*What you will do*
Without including the images, transcribe each record precisely as it appears below.
------ Records to process ------
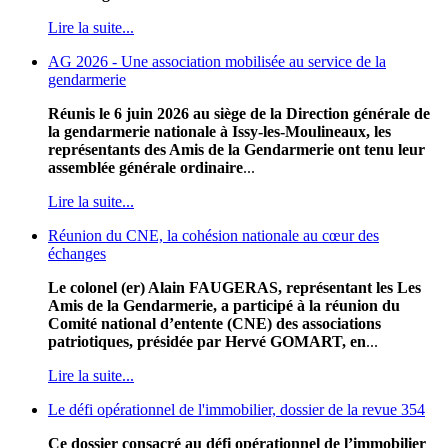
Lire la suite...
AG 2026 - Une association mobilisée au service de la
gendarmerie
Réunis le 6 juin 2026 au siège de la Direction générale de
la gendarmerie nationale à Issy-les-Moulineaux, les
représentants des Amis de la Gendarmerie ont tenu leur
assemblée générale ordinaire
...
Lire la suite...
Réunion du CNE, la cohésion nationale au cœur des
échanges
Le colonel (er) Alain FAUGERAS, représentant les Les
Amis de la Gendarmerie, a participé à la réunion du
Comité national d’entente (CNE) des associations
patriotiques, présidée par Hervé GOMART, en
...
Lire la suite...
Le défi opérationnel de l'immobilier, dossier de la revue 354
Ce dossier consacré au défi opérationnel de l’immobilier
------
*Result*
Lire la suite...
AG 2026 - Une association mobilisée au service de la
gendarmerie
Réunis le 6 juin 2026 au siège de la Direction générale de
la gendarmerie nationale à Issy-les-Moulineaux, les
représentants des Amis de la Gendarmerie ont tenu leur
assemblée générale ordinaire
...
Lire la suite...
Réunion du CNE, la cohésion nationale au cœur des
échanges
Le colonel (er) Alain FAUGERAS, représentant les Les
Amis de la Gendarmerie, a participé à la réunion du
Comité national d’entente (CNE) des associations
patriotiques, présidée par Hervé GOMART, en
...
Lire la suite...
Le défi opérationnel de l'immobilier, dossier de la revue 354
Ce dossier consacré au défi opérationnel de l’immobilier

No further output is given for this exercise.